Bayesian nonparametric (BNP) models are a prominent tool for performing flexible inference with a natural quantification of uncertainty. Traditionallly, flexible inference within a **homogeneous** sample is performed with **exchangeable** models of the type \(X_1,\dots, X_n|\tilde \mu \sim T(\tilde \mu)\), where \(\tilde \mu\) is a random measure and \(T\) is a suitable transformation. Notable examples for \(T\) include normalization for random probabilities (Regazzini et al., 2003), kernel mixtures for densities (Lo, 1984) and for hazards (Dykstra and Laud, 1981; James, 2005), exponential transformations for survival functions (Doksum, 1974) and cumulative transformations for cumulative hazards (Hjort, 1990).

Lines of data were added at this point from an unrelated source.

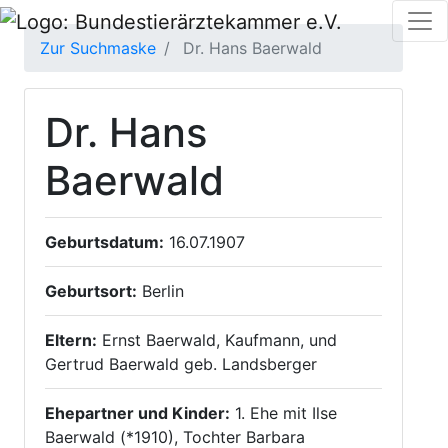
Zur Suchmaske
Dr. Hans Baerwald
Dr. Hans
Baerwald
Geburtsdatum:
16.07.1907
Geburtsort:
Berlin
Eltern:
Ernst Baerwald, Kaufmann, und
Gertrud Baerwald geb. Landsberger
Ehepartner und Kinder:
1. Ehe mit Ilse
Baerwald (*1910), Tochter Barbara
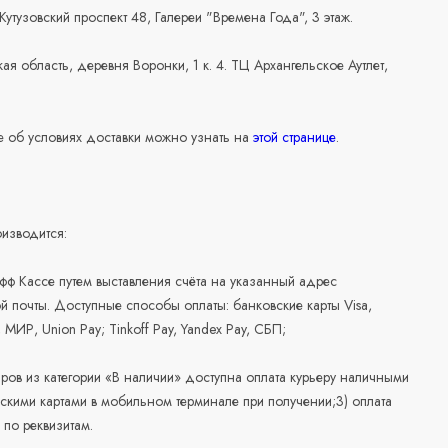
 Кутузовский проспект 48, Галереи "Времена Года", 3 этаж.
ая область, деревня Воронки, 1 к. 4. ТЦ Архангельское Аутлет,
 об условиях доставки можно узнать на
этой странице
.
изводится:
офф Кассе путем выставления счёта на указанный адрес
й почты. Доступные способы оплаты: банковские карты Visa,
, МИР, Union Pay; Tinkoff Pay, Yandex Pay, СБП;
аров из категории «В наличии» доступна оплата курьеру наличными
скими картами в мобильном терминале при получении;3) оплата
по реквизитам.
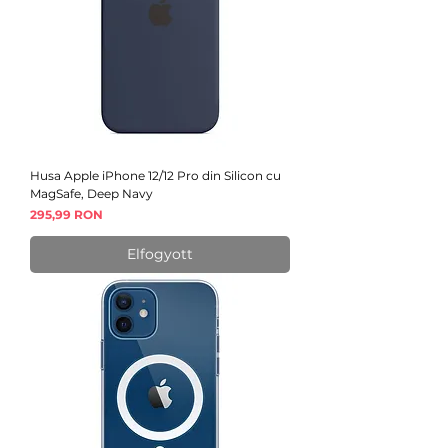
Husa Apple iPhone 12/12 Pro din Silicon cu
MagSafe, Deep Navy
Ár
295,99 RON
Elfogyott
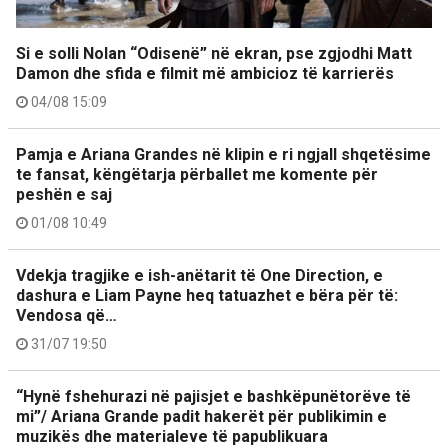
Si e solli Nolan “Odisenë” në ekran, pse zgjodhi Matt
Damon dhe sfida e filmit më ambicioz të karrierës
04/08 15:09
Pamja e Ariana Grandes në klipin e ri ngjall shqetësime
te fansat, këngëtarja përballet me komente për
peshën e saj
01/08 10:49
Vdekja tragjike e ish-anëtarit të One Direction, e
dashura e Liam Payne heq tatuazhet e bëra për të:
Vendosa që…
31/07 19:50
“Hynë fshehurazi në pajisjet e bashkëpunëtorëve të
mi”/ Ariana Grande padit hakerët për publikimin e
muzikës dhe materialeve të papublikuara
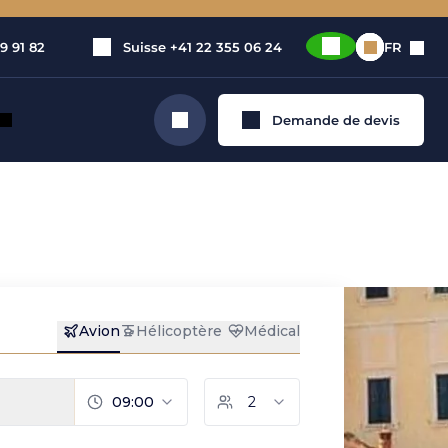
9 91 82
Suisse
+41 22 355 06 24
FR
Demande de devis
Rechercher
e jet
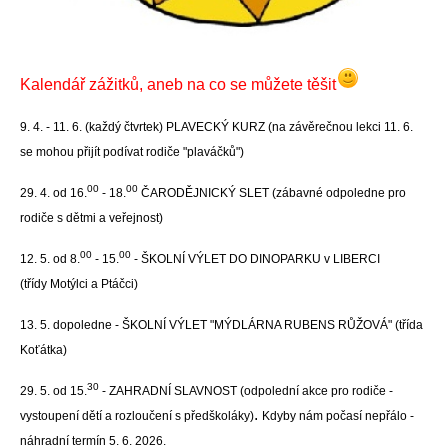
Kalendář zážitků, aneb na co se můžete těšit
9
. 4. - 11. 6. (každý čtvrtek) PLAVECKÝ KURZ (na závěrečnou lekci 11. 6.
se mohou přijít podívat rodiče "plaváčků")
00
00
29. 4. od 16.
- 18.
ČARODĚJNICKÝ SLET (zábavné odpoledne pro
rodiče s dětmi a veřejnost)
00
00
12. 5. od 8.
- 15.
- ŠKOLNÍ VÝLET DO DINOPARKU v LIBERCI
(třídy Motýlci a Ptáčci)
13. 5. dopoledne - ŠKOLNÍ VÝLET "MÝDLÁRNA RUBENS RŮŽOVÁ" (třída
Koťátka)
30
29. 5. od 15.
- ZAHRADNÍ SLAVNOST (odpolední akce pro rodiče -
.
vystoupení dětí a rozloučení s předškoláky)
K
dyby nám počasí nepřálo -
náhradní termín 5. 6. 2026.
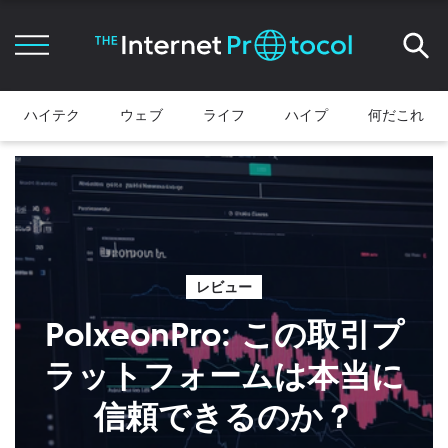
ハイテク
ウェブ
ライフ
ハイプ
何だこれ
レビュー
PolxeonPro: この取引プ
ラットフォームは本当に
信頼できるのか？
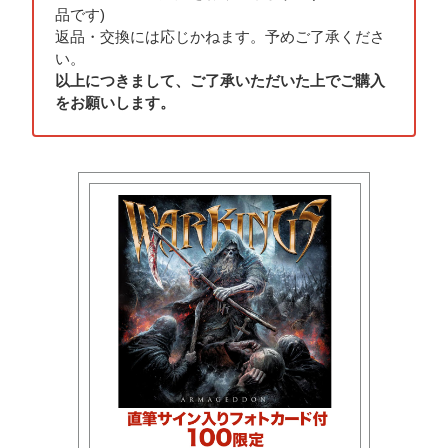
品です)
返品・交換には応じかねます。予めご了承くださ
い。
以上につきまして、ご了承いただいた上でご購入
をお願いします。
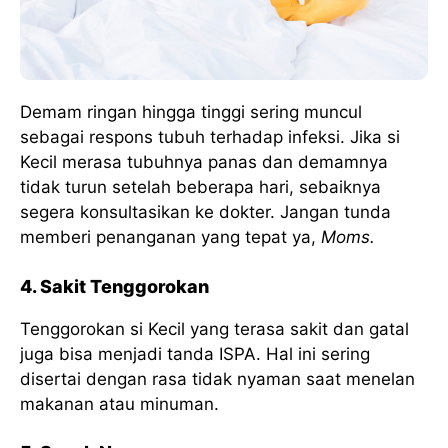
Demam ringan hingga tinggi sering muncul
sebagai respons tubuh terhadap infeksi. Jika si
Kecil merasa tubuhnya panas dan demamnya
tidak turun setelah beberapa hari, sebaiknya
segera konsultasikan ke dokter. Jangan tunda
memberi penanganan yang tepat ya,
Moms.
4. Sakit Tenggorokan
Tenggorokan si Kecil yang terasa sakit dan gatal
juga bisa menjadi tanda ISPA. Hal ini sering
disertai dengan rasa tidak nyaman saat menelan
makanan atau minuman.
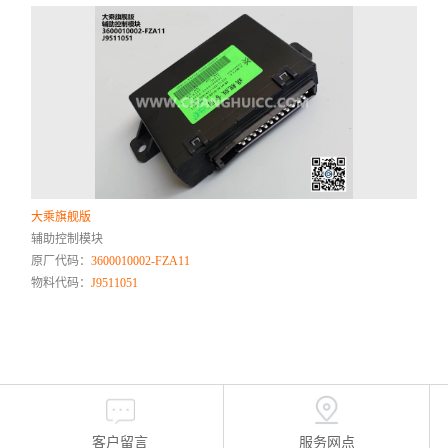
大乘旗舰版
辅助控制模块
原厂代码：
3600010002-FZA11
物料代码：
J9511051
客户留言
服务网点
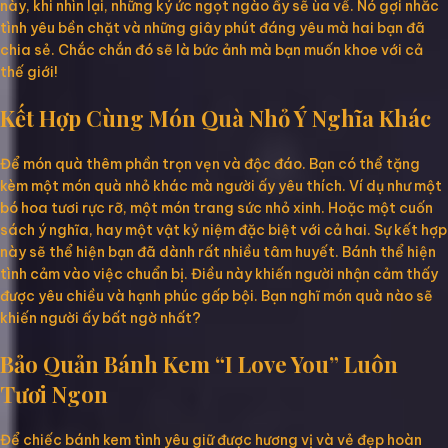
này, khi nhìn lại, những ký ức ngọt ngào ấy sẽ ùa về. Nó gợi nhắc
tình yêu bền chặt và những giây phút đáng yêu mà hai bạn đã
chia sẻ. Chắc chắn đó sẽ là bức ảnh mà bạn muốn khoe với cả
thế giới!
Kết Hợp Cùng Món Quà Nhỏ Ý Nghĩa Khác
Để món quà thêm phần trọn vẹn và độc đáo. Bạn có thể tặng
kèm một món quà nhỏ khác mà người ấy yêu thích. Ví dụ như một
bó hoa tươi rực rỡ, một món trang sức nhỏ xinh. Hoặc một cuốn
sách ý nghĩa, hay một vật kỷ niệm đặc biệt với cả hai. Sự kết hợp
này sẽ thể hiện bạn đã dành rất nhiều tâm huyết. Bánh thể hiện
tình cảm vào việc chuẩn bị. Điều này khiến người nhận cảm thấy
được yêu chiều và hạnh phúc gấp bội. Bạn nghĩ món quà nào sẽ
khiến người ấy bất ngờ nhất?
Bảo Quản Bánh Kem “I Love You” Luôn
Tươi Ngon
Để chiếc bánh kem tình yêu giữ được hương vị và vẻ đẹp hoàn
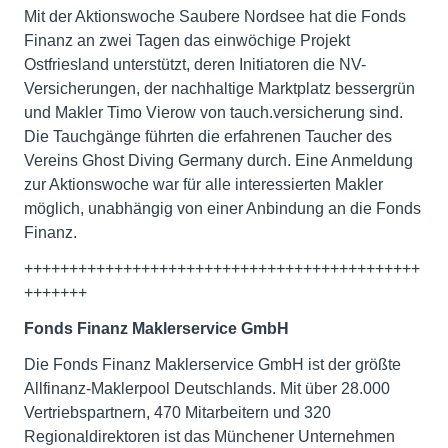
Mit der Aktionswoche Saubere Nordsee hat die Fonds
Finanz an zwei Tagen das einwöchige Projekt
Ostfriesland unterstützt, deren Initiatoren die NV-
Versicherungen, der nachhaltige Marktplatz bessergrün
und Makler Timo Vierow von tauch.versicherung sind.
Die Tauchgänge führten die erfahrenen Taucher des
Vereins Ghost Diving Germany durch. Eine Anmeldung
zur Aktionswoche war für alle interessierten Makler
möglich, unabhängig von einer Anbindung an die Fonds
Finanz.
++++++++++++++++++++++++++++++++++++++++++++
+++++++
Fonds Finanz Maklerservice GmbH
Die Fonds Finanz Maklerservice GmbH ist der größte
Allfinanz-Maklerpool Deutschlands. Mit über 28.000
Vertriebspartnern, 470 Mitarbeitern und 320
Regionaldirektoren ist das Münchener Unternehmen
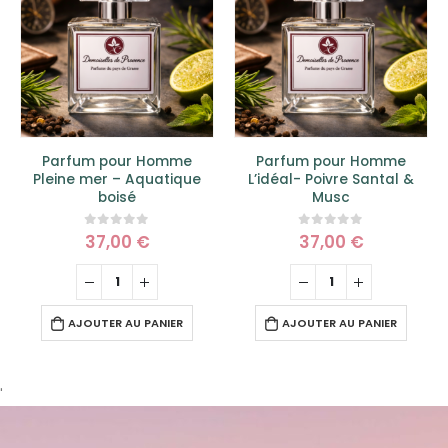
Parfum pour Homme
Parfum pour Homme « Le
e
L’idéal- Poivre Santal &
Merveilleux » Piment-
Musc
pamplemousse
37,00
€
37,00
€
0
sur 5
0
sur 5
AJOUTER AU PANIER
AJOUTER AU PANIER
'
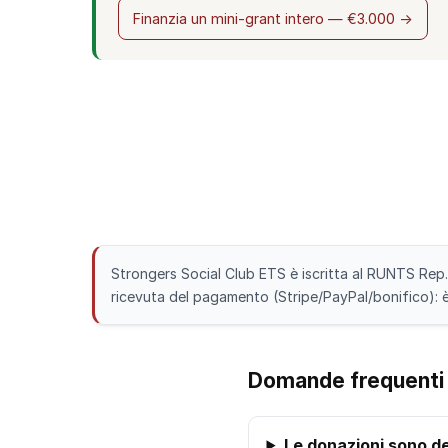
Finanzia un mini-grant intero — €3.000 →
Strongers Social Club ETS è iscritta al RUNTS Rep. 
ricevuta del pagamento (Stripe/PayPal/bonifico): è i
Domande frequenti
Le donazioni sono det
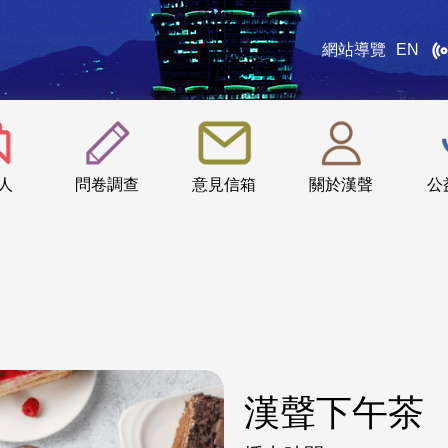
網站導覽
EN
:::
人
問卷調查
意見信箱
關於漢聲
公
漢聲下午茶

Very often, though, the data presents some structural **heterogeneity** one should carefully take into account, especially when analyzing data from different sources that are related in some way. For instance this happens in the study of clinical trials of a COVID-19 vaccine in different countries or when understanding the effects of a certain policy adopted by multiple regions. In these cases, besides modeling heterogeneity, one further aims at introducing some probabilistic mechanism that allows for **borrowing information** across different studies. To achieve this goal, in the last 20 years a wealth of BNP models that rely on **partial exchangeability** have been proposed (see Cifarelli & Regazzini (1978) for prioneering ideas, MacEachern (1999, 2000) for seminal results and Quintana et al. (2021) for a recent review). The general recipe consists in assigning a different random measure \(\tilde \mu_i\) to every data source or group of observations and then introduce flexible forms of dependence between the random measures. For simplicity we stick to the case of two groups, so that the partially exchangeable models are of the general form
\[\begin{equation}
\tag{1}
X_1,\dots,X_{n_1}| (\tilde \mu_1, \tilde \mu_2) \stackrel{\text{iid}}{\sim} T(\tilde \mu_1); \qquad \qquad
Y_1, \dots, Y_{n_2} | (\tilde \mu_1, \tilde \mu_2) \stackrel{\text{iid}}{\sim} T(\tilde \mu_2);
\end{equation}\]
and \((\tilde \mu_1, \tilde \mu_2) \sim Q\) is a vector of dependent random measures. The borrowing of information across different groups is regulated by the amount of dependence between random measures. One can picture **two extreme situations**:

- When the random measures are completely dependent, that is, \(\tilde \mu_1 = \tilde \mu_2\) almost surely, the observations are
**fully exchangeable**and there is no distinction between the different groups. In such case we denote the random measures as \((\tilde \mu_1^\text{ex}, \tilde \mu_2^\text{ex})\). - When the random measures are independent, the two groups of (exchangeable) observations are
**independent**and thus do not interact.

Thus, it is crucial to translate one’s prior beliefs on the dependence structure into the specification of the model. Interestingly, though there have been many proposals on how to model dependence, few results on how to measure it are available. The current state-of-the-art is given by the pairwise linear correlation between \(T(\tilde \mu_1)\) and \(T(\tilde \mu_2)\), which provides a useful proxy based on the first two moments of the random measures, but it does not take into account their whole infinite-dimensional structure. We thus look for a measure of dependence with the following properties:

- It is
**model non-specific**(i.e., it does not depend on the choice of transformation \(T\)); - It is based on the
**whole infinite-dimensional distribution**of BNP priors; - It can be naturally extended to
**more than 2 groups**of observations; - It can be
**strictly bounded**in terms of the**hyperparameters**of BNP models.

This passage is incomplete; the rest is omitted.